On 21 October 2022, the application for possession of the Property was heard and determined. CM and TM were granted judgment for possession of the Land under SCR 53.07. CM and TM were granted leave to issue a warrant of possession once the three months under SCR 53.08(1)(a) had elapsed without compliance with SCR 53.08(1)(b). MM’s defence and counterclaim were listed to be heard on 27 February 2023.
The decision below
The hearing Judge refused MM’s application for an adjournment of the application for recovery of possession of the Land, for the reasons set out below.
(a)The medical reasons relied on by MM were not such as to deprive MM of the ability to be able to conduct the proceedings, there being no evidence to that effect expressed by the doctors in their letters annexed to MM’s affidavit.
(b)The extension of time for CM and TM to file evidence in reply, to which MM consented, did not create any impediment to the application in relation to the Land from proceeding. Rather, it gave MM more time to produce his evidence, which was always going to have to establish his right to remain in the Property.

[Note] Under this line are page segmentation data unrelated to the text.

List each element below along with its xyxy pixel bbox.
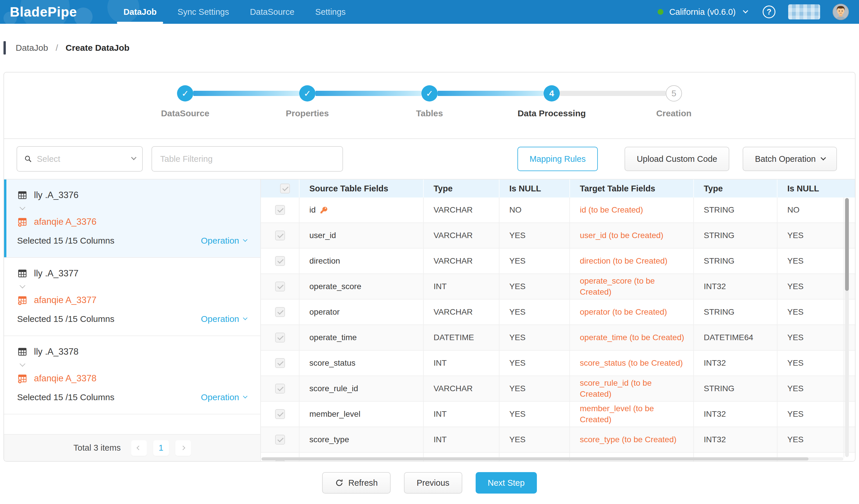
region-status-dot [658,9,663,15]
chevron-down-icon [243,315,247,320]
nav-item-datasource[interactable]: DataSource [239,0,305,24]
row-checkbox[interactable] [275,409,285,419]
refresh-icon [335,478,344,487]
chevron-down-icon [243,394,247,398]
nav-item-datajob[interactable]: DataJob [113,0,167,24]
nav-right: California (v0.6.0) ? [658,3,849,20]
col-target-table-fields: Target Table Fields [569,179,693,198]
operation-menu-link[interactable]: Operation [201,314,246,324]
expand-chevron-icon[interactable] [20,283,26,288]
refresh-button[interactable]: Refresh [322,472,391,493]
row-checkbox[interactable] [275,333,285,343]
operation-menu-link[interactable]: Operation [201,392,246,402]
mapping-rules-button[interactable]: Mapping Rules [517,147,598,171]
row-checkbox[interactable] [275,282,285,292]
row-checkbox-cell [261,401,299,427]
target-table-add-icon [17,295,28,305]
help-icon[interactable]: ? [763,5,775,18]
source-type-cell: INT [423,351,499,376]
table-filter-input[interactable] [151,146,343,172]
table-pair-item[interactable]: lly .A_3376 afanqie A_3376 Selected 15 /… [4,179,260,258]
target-isnull-cell: YES [777,351,855,376]
nav-item-settings[interactable]: Settings [305,0,356,24]
target-table-add-icon [17,217,28,227]
chevron-down-icon [131,155,136,160]
select-dropdown[interactable]: Select [17,146,143,172]
source-isnull-cell: YES [499,376,569,401]
step-connector [193,91,299,96]
table-icon [17,268,28,279]
row-checkbox[interactable] [275,205,285,215]
row-checkbox[interactable] [275,231,285,240]
select-all-checkbox[interactable] [280,184,290,193]
row-checkbox[interactable] [275,256,285,266]
previous-button[interactable]: Previous [404,472,462,493]
source-field-name: id [310,205,316,215]
source-field-name: operate_time [310,333,357,342]
chevron-down-icon[interactable] [743,8,748,13]
source-field-cell: member_level [299,401,423,427]
source-type-cell: VARCHAR [423,223,499,248]
target-field-cell: score_status (to be Created) [569,351,693,376]
step-label: Tables [416,108,443,118]
horizontal-scrollbar[interactable] [261,457,843,460]
table-list: lly .A_3376 afanqie A_3376 Selected 15 /… [4,179,260,414]
row-checkbox[interactable] [275,307,285,317]
target-isnull-cell: YES [777,325,855,350]
target-isnull-cell: YES [777,401,855,427]
step-label: Properties [286,108,329,118]
region-selector[interactable]: California (v0.6.0) [669,7,736,17]
expand-chevron-icon[interactable] [20,361,26,367]
upload-custom-code-button[interactable]: Upload Custom Code [624,147,729,171]
selected-columns-summary: Selected 15 /15 Columns [17,236,114,246]
batch-operation-button[interactable]: Batch Operation [743,147,837,171]
toolbar: Select Mapping Rules Upload Custom Code … [4,139,855,179]
next-page-button[interactable] [175,440,191,456]
target-table-name: afanqie A_3377 [34,295,97,305]
selected-columns-summary: Selected 15 /15 Columns [17,392,114,402]
user-avatar[interactable] [832,3,849,20]
horizontal-scrollbar-thumb[interactable] [261,457,809,460]
app-logo[interactable]: BladePipe [10,4,77,20]
source-field-name: direction [310,256,340,266]
target-isnull-cell: YES [777,274,855,299]
target-field-cell: operate_score (to be Created) [569,274,693,299]
source-isnull-cell: NO [499,198,569,222]
source-table-name: lly .A_3377 [34,268,78,279]
target-isnull-cell: YES [777,300,855,325]
user-name-redacted [788,4,820,19]
target-field-cell: id (to be Created) [569,198,693,222]
source-field-cell: score_rule_id [299,376,423,401]
vertical-scrollbar-thumb[interactable] [845,198,849,291]
mapping-table-row: id VARCHAR NO id (to be Created) STRING … [261,198,855,223]
step-connector [438,91,544,96]
table-pair-item[interactable]: lly .A_3377 afanqie A_3377 Selected 15 /… [4,258,260,336]
chevron-down-icon [243,237,247,242]
table-pair-item[interactable]: lly .A_3378 afanqie A_3378 Selected 15 /… [4,336,260,414]
row-checkbox-cell [261,249,299,273]
breadcrumb-datajob[interactable]: DataJob [16,43,48,53]
source-table-name: lly .A_3376 [34,190,78,200]
source-table-row: lly .A_3378 [17,347,246,357]
source-field-cell: score_type [299,427,423,452]
next-step-button[interactable]: Next Step [476,472,537,493]
mapping-table-row: operate_time DATETIME YES operate_time (… [261,325,855,351]
row-checkbox[interactable] [275,358,285,368]
row-checkbox[interactable] [275,384,285,394]
prev-page-button[interactable] [131,440,147,456]
target-field-cell: operator (to be Created) [569,300,693,325]
step-connector [315,91,421,96]
target-isnull-cell: YES [777,376,855,401]
expand-chevron-icon[interactable] [20,204,26,210]
row-checkbox[interactable] [275,435,285,444]
source-isnull-cell: YES [499,223,569,248]
target-type-cell: STRING [693,376,777,401]
nav-item-sync-settings[interactable]: Sync Settings [167,0,239,24]
operation-menu-link[interactable]: Operation [201,236,246,246]
page-number-button[interactable]: 1 [153,440,169,456]
target-field-cell: user_id (to be Created) [569,223,693,248]
data-processing-content: lly .A_3376 afanqie A_3376 Selected 15 /… [4,179,855,461]
operation-label: Operation [201,236,239,246]
target-type-cell: INT32 [693,401,777,427]
vertical-scrollbar[interactable] [845,198,849,457]
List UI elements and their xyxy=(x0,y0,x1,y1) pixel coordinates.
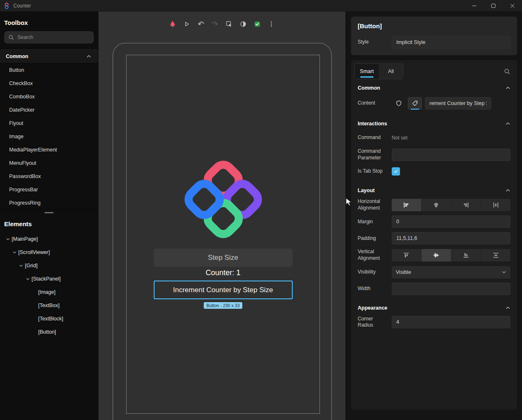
padding-input[interactable] xyxy=(392,232,510,244)
device-frame: Step Size Counter: 1 Increment Counter b… xyxy=(112,43,332,420)
selected-element-title: [Button] xyxy=(358,22,510,29)
chevron-down-icon[interactable] xyxy=(24,277,32,281)
margin-input[interactable] xyxy=(392,215,510,228)
horizontal-alignment-group xyxy=(392,199,510,211)
section-interactions-header[interactable]: Interactions xyxy=(351,115,517,132)
properties-header-card: [Button] Style xyxy=(351,17,517,55)
tree-item-stackpanel[interactable]: [StackPanel] xyxy=(0,272,98,286)
is-tab-stop-checkbox[interactable] xyxy=(392,167,400,176)
vertical-alignment-label: Vertical Alignment xyxy=(358,249,392,261)
chevron-down-icon[interactable] xyxy=(11,250,18,254)
tag-icon[interactable] xyxy=(408,97,422,110)
toolbox-item-combobox[interactable]: ComboBox xyxy=(0,90,98,103)
toolbox-section-common[interactable]: Common xyxy=(0,49,98,63)
maximize-button[interactable] xyxy=(484,0,503,11)
toolbox-item-image[interactable]: Image xyxy=(0,130,98,143)
align-center-vertical-icon[interactable] xyxy=(421,249,451,261)
tree-item-image[interactable]: [Image] xyxy=(0,286,98,299)
design-canvas: ↶ ↷ xyxy=(98,12,346,420)
tab-all[interactable]: All xyxy=(379,64,403,79)
tab-smart[interactable]: Smart xyxy=(355,64,379,79)
search-input[interactable] xyxy=(17,34,90,40)
tree-item-button[interactable]: [Button] xyxy=(0,325,98,339)
content-label: Content xyxy=(358,100,392,107)
align-left-icon[interactable] xyxy=(392,199,421,211)
toolbox-item-progressring[interactable]: ProgressRing xyxy=(0,196,98,210)
vertical-alignment-group xyxy=(392,249,510,261)
width-input[interactable] xyxy=(392,283,510,295)
toolbox-item-datepicker[interactable]: DatePicker xyxy=(0,103,98,117)
window-controls xyxy=(465,0,522,11)
align-right-icon[interactable] xyxy=(451,199,481,211)
increment-button[interactable]: Increment Counter by Step Size xyxy=(154,281,293,299)
toolbox-item-list: Button CheckBox ComboBox DatePicker Flyo… xyxy=(0,63,98,210)
corner-radius-label: Corner Radius xyxy=(358,316,392,329)
style-input[interactable] xyxy=(392,36,510,49)
undo-icon[interactable]: ↶ xyxy=(195,18,207,30)
align-center-horizontal-icon[interactable] xyxy=(421,199,451,211)
command-parameter-input[interactable] xyxy=(392,149,510,161)
elements-title: Elements xyxy=(0,215,98,232)
align-stretch-horizontal-icon[interactable] xyxy=(481,199,510,211)
corner-radius-input[interactable] xyxy=(392,316,510,328)
tree-item-mainpage[interactable]: [MainPage] xyxy=(0,232,98,246)
section-layout-header[interactable]: Layout xyxy=(351,182,517,198)
tree-item-textblock[interactable]: [TextBlock] xyxy=(0,312,98,325)
device-screen: Step Size Counter: 1 Increment Counter b… xyxy=(126,55,320,414)
minimize-button[interactable] xyxy=(465,0,484,11)
visibility-label: Visibility xyxy=(358,269,392,276)
selection-size-badge: Button - 230 x 33 xyxy=(204,302,243,309)
properties-search-icon[interactable] xyxy=(504,68,510,75)
binding-icon[interactable] xyxy=(392,97,406,110)
visibility-select[interactable]: Visible xyxy=(392,266,510,278)
command-value: Not set xyxy=(392,135,407,141)
toolbox-search[interactable] xyxy=(4,31,94,44)
uno-platform-logo xyxy=(178,155,268,244)
command-parameter-label: Command Parameter xyxy=(358,148,392,161)
step-size-textbox[interactable]: Step Size xyxy=(154,249,293,267)
toolbox-item-checkbox[interactable]: CheckBox xyxy=(0,77,98,90)
align-bottom-icon[interactable] xyxy=(451,249,481,261)
toolbox-item-progressbar[interactable]: ProgressBar xyxy=(0,183,98,196)
close-button[interactable] xyxy=(503,0,522,11)
command-label: Command xyxy=(358,134,392,141)
is-tab-stop-label: Is Tab Stop xyxy=(358,168,392,175)
toolbox-section-label: Common xyxy=(6,54,28,59)
section-common-header[interactable]: Common xyxy=(351,79,517,96)
chevron-down-icon[interactable] xyxy=(17,264,25,268)
toolbox-item-passwordbox[interactable]: PasswordBox xyxy=(0,170,98,183)
elements-tree: [MainPage] [ScrollViewer] [Grid] [StackP… xyxy=(0,232,98,339)
padding-label: Padding xyxy=(358,235,392,242)
toolbox-item-flyout[interactable]: Flyout xyxy=(0,117,98,130)
status-ok-icon[interactable] xyxy=(251,18,263,30)
toolbox-item-mediaplayerelement[interactable]: MediaPlayerElement xyxy=(0,143,98,156)
align-top-icon[interactable] xyxy=(392,249,421,261)
align-stretch-vertical-icon[interactable] xyxy=(481,249,510,261)
play-icon[interactable] xyxy=(181,18,193,30)
chevron-up-icon xyxy=(505,121,510,126)
inspect-element-icon[interactable] xyxy=(223,18,235,30)
titlebar: Counter xyxy=(0,0,522,12)
chevron-down-icon[interactable] xyxy=(4,237,12,241)
toolbox-item-menuflyout[interactable]: MenuFlyout xyxy=(0,156,98,170)
tree-item-grid[interactable]: [Grid] xyxy=(0,259,98,272)
counter-textblock: Counter: 1 xyxy=(127,269,320,277)
chevron-up-icon xyxy=(505,85,510,90)
canvas-toolbar: ↶ ↷ xyxy=(167,18,277,30)
tree-item-scrollviewer[interactable]: [ScrollViewer] xyxy=(0,246,98,259)
chevron-down-icon xyxy=(502,270,506,274)
chevron-up-icon xyxy=(505,305,510,310)
theme-toggle-icon[interactable] xyxy=(237,18,249,30)
margin-label: Margin xyxy=(358,219,392,225)
more-menu-icon[interactable] xyxy=(266,18,277,30)
hot-reload-flame-icon[interactable] xyxy=(167,18,178,30)
chevron-up-icon xyxy=(505,188,510,193)
toolbox-item-button[interactable]: Button xyxy=(0,63,98,77)
app-window: Counter Toolbox Common xyxy=(0,0,522,420)
tree-item-textbox[interactable]: [TextBox] xyxy=(0,299,98,312)
content-input[interactable] xyxy=(425,97,491,110)
window-title: Counter xyxy=(13,3,31,9)
redo-icon[interactable]: ↷ xyxy=(209,18,221,30)
section-appearance-header[interactable]: Appearance xyxy=(351,299,517,316)
panel-splitter[interactable] xyxy=(0,210,98,215)
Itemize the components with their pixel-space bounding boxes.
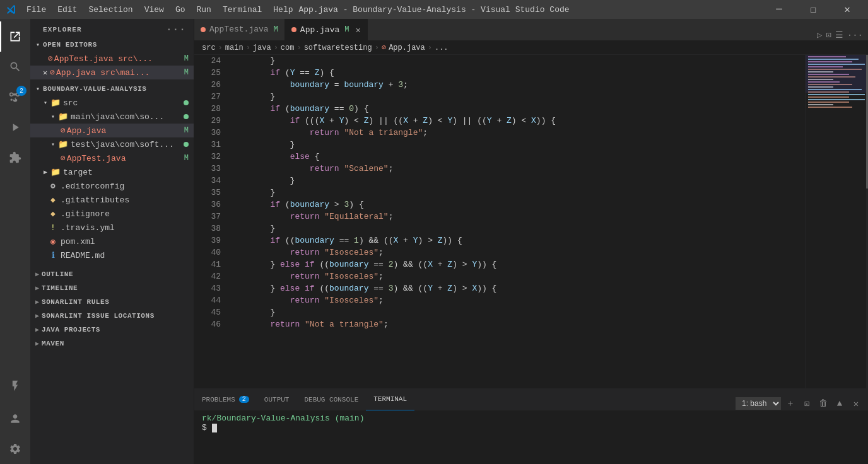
sidebar-maven[interactable]: ▶ MAVEN xyxy=(30,337,194,351)
tree-editorconfig[interactable]: ⚙ .editorconfig xyxy=(30,179,194,193)
close-panel-button[interactable]: ✕ xyxy=(849,397,863,410)
code-line-42: return "Isosceles"; xyxy=(231,270,805,282)
tree-pom-label: pom.xml xyxy=(61,237,95,246)
toggle-panel-button[interactable]: ☰ xyxy=(835,30,843,40)
terminal-prompt: $ xyxy=(202,423,212,432)
tree-travis[interactable]: ! .travis.yml xyxy=(30,221,194,235)
activity-source-control[interactable]: 2 xyxy=(0,82,30,112)
add-terminal-button[interactable]: ＋ xyxy=(783,397,797,410)
modified-badge: M xyxy=(184,68,189,77)
tree-gitignore[interactable]: ◆ .gitignore xyxy=(30,207,194,221)
close-button[interactable]: ✕ xyxy=(833,0,862,19)
code-line-25: if (Y == Z) { xyxy=(231,67,805,79)
sonarlint-rules-arrow: ▶ xyxy=(35,298,39,306)
code-line-41: } else if ((boundary == 2) && ((X + Z) >… xyxy=(231,258,805,270)
breadcrumb-java[interactable]: java xyxy=(253,44,271,52)
activity-search[interactable] xyxy=(0,52,30,82)
dot-badge xyxy=(184,114,189,119)
code-content[interactable]: } if (Y == Z) { boundary = boundary + 3;… xyxy=(226,55,805,388)
tab-bar-actions: ▷ ⊡ ☰ ··· xyxy=(817,30,868,40)
modified-badge: M xyxy=(184,154,189,163)
more-actions-button[interactable]: ··· xyxy=(847,30,863,40)
tab-app-label: App.java xyxy=(300,25,339,35)
kill-terminal-button[interactable]: 🗑 xyxy=(816,397,830,410)
menu-view[interactable]: View xyxy=(139,4,169,16)
sidebar-more-button[interactable]: ··· xyxy=(166,24,186,35)
menu-edit[interactable]: Edit xyxy=(52,4,82,16)
activity-accounts[interactable] xyxy=(0,403,30,434)
close-icon[interactable]: ✕ xyxy=(43,68,47,78)
tree-readme-label: README.md xyxy=(61,251,105,260)
terminal-branch: (main) xyxy=(335,414,365,423)
open-file-apptest[interactable]: ⊘ AppTest.java src\... M xyxy=(30,52,194,66)
code-line-45: } xyxy=(231,306,805,318)
sidebar-header: EXPLORER ··· xyxy=(30,19,194,38)
menu-terminal[interactable]: Terminal xyxy=(218,4,267,16)
breadcrumb-file[interactable]: App.java xyxy=(389,44,425,52)
tree-target[interactable]: ▶ 📁 target xyxy=(30,165,194,179)
breadcrumb-softwaretesting[interactable]: softwaretesting xyxy=(304,44,372,52)
panel-tab-debug[interactable]: DEBUG CONSOLE xyxy=(296,388,366,410)
tree-main-label: main\java\com\so... xyxy=(71,112,164,122)
panel-tab-problems[interactable]: PROBLEMS 2 xyxy=(194,388,257,410)
tab-apptest[interactable]: AppTest.java M xyxy=(194,19,285,40)
run-button[interactable]: ▷ xyxy=(817,30,822,40)
activity-run[interactable] xyxy=(0,112,30,142)
code-editor[interactable]: 24 25 26 27 28 29 30 31 32 33 34 35 36 3… xyxy=(194,55,868,388)
split-terminal-button[interactable]: ⊡ xyxy=(800,397,814,410)
sidebar-java-projects[interactable]: ▶ JAVA PROJECTS xyxy=(30,323,194,337)
line-num-25: 25 xyxy=(194,67,221,79)
activity-extensions[interactable] xyxy=(0,142,30,173)
test-arrow: ▾ xyxy=(48,139,58,149)
tree-src[interactable]: ▾ 📁 src xyxy=(30,96,194,110)
code-line-28: if (boundary == 0) { xyxy=(231,103,805,115)
menu-file[interactable]: File xyxy=(21,4,51,16)
tree-main[interactable]: ▾ 📁 main\java\com\so... xyxy=(30,110,194,124)
tab-close-button[interactable]: ✕ xyxy=(355,25,360,35)
code-line-40: return "Isosceles"; xyxy=(231,246,805,258)
code-line-36: if (boundary > 3) { xyxy=(231,199,805,211)
panel-tab-terminal[interactable]: TERMINAL xyxy=(366,388,414,410)
tree-readme[interactable]: ℹ README.md xyxy=(30,248,194,262)
maximize-panel-button[interactable]: ▲ xyxy=(833,397,847,410)
breadcrumb-dots[interactable]: ... xyxy=(435,44,449,52)
menu-help[interactable]: Help xyxy=(268,4,298,16)
breadcrumb-com[interactable]: com xyxy=(281,44,295,52)
sidebar-sonarlint-rules[interactable]: ▶ SONARLINT RULES xyxy=(30,295,194,309)
terminal-shell-selector[interactable]: 1: bash xyxy=(736,397,781,410)
tab-app[interactable]: App.java M ✕ xyxy=(285,19,368,40)
line-num-28: 28 xyxy=(194,103,221,115)
sidebar-header-label: EXPLORER xyxy=(43,26,82,33)
sidebar-outline[interactable]: ▶ OUTLINE xyxy=(30,267,194,281)
menu-go[interactable]: Go xyxy=(170,4,191,16)
bottom-panel: PROBLEMS 2 OUTPUT DEBUG CONSOLE TERMINAL xyxy=(194,388,868,464)
panel-controls: 1: bash ＋ ⊡ 🗑 ▲ ✕ xyxy=(736,397,868,410)
menu-selection[interactable]: Selection xyxy=(83,4,138,16)
activity-explorer[interactable] xyxy=(0,21,30,52)
minimize-button[interactable]: ─ xyxy=(765,0,794,19)
source-control-badge: 2 xyxy=(16,86,26,96)
breadcrumb-main[interactable]: main xyxy=(225,44,243,52)
panel-tabs: PROBLEMS 2 OUTPUT DEBUG CONSOLE TERMINAL xyxy=(194,389,868,411)
split-editor-button[interactable]: ⊡ xyxy=(826,30,831,40)
maximize-button[interactable]: ☐ xyxy=(799,0,828,19)
open-file-app[interactable]: ✕ ⊘ App.java src\mai... M xyxy=(30,66,194,79)
tree-app-java[interactable]: ⊘ App.java M xyxy=(30,124,194,137)
project-section[interactable]: ▾ BOUNDARY-VALUE-ANALYSIS xyxy=(30,82,194,96)
open-editors-section[interactable]: ▾ OPEN EDITORS xyxy=(30,38,194,52)
activity-test[interactable] xyxy=(0,371,30,401)
tree-pom[interactable]: ◉ pom.xml xyxy=(30,235,194,248)
breadcrumb-src[interactable]: src xyxy=(202,44,216,52)
tree-gitattributes[interactable]: ◆ .gitattributes xyxy=(30,193,194,207)
sidebar-sonarlint-issues[interactable]: ▶ SONARLINT ISSUE LOCATIONS xyxy=(30,309,194,323)
panel-tab-output[interactable]: OUTPUT xyxy=(257,388,297,410)
terminal-content[interactable]: rk/Boundary-Value-Analysis (main) $ xyxy=(194,411,868,464)
menu-run[interactable]: Run xyxy=(191,4,216,16)
tree-test[interactable]: ▾ 📁 test\java\com\soft... xyxy=(30,137,194,151)
activity-settings[interactable] xyxy=(0,434,30,464)
sidebar-bottom-sections: ▶ OUTLINE ▶ TIMELINE ▶ SONARLINT RULES ▶… xyxy=(30,267,194,351)
tab-modified-m: M xyxy=(344,25,349,34)
sidebar-timeline[interactable]: ▶ TIMELINE xyxy=(30,281,194,295)
svg-rect-21 xyxy=(808,104,833,105)
tree-apptest-java[interactable]: ⊘ AppTest.java M xyxy=(30,151,194,165)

(c)MM had had ample opportunity to obtain assistance from counsel, and had not filed any evidence regarding his unsuccessful efforts to obtain legal representation from others or the reasons why those efforts were unsuccessful.
(d)MM’s application was made only the day before the hearing, meaning CM and TM had lawyers attending the hearing ready to proceed.
The Court was prepared to grant an adjournment in relation to the remainder of the proceedings, that is, MM’s claim for damages and CM’s and TM’s claim for recovery of the vehicle.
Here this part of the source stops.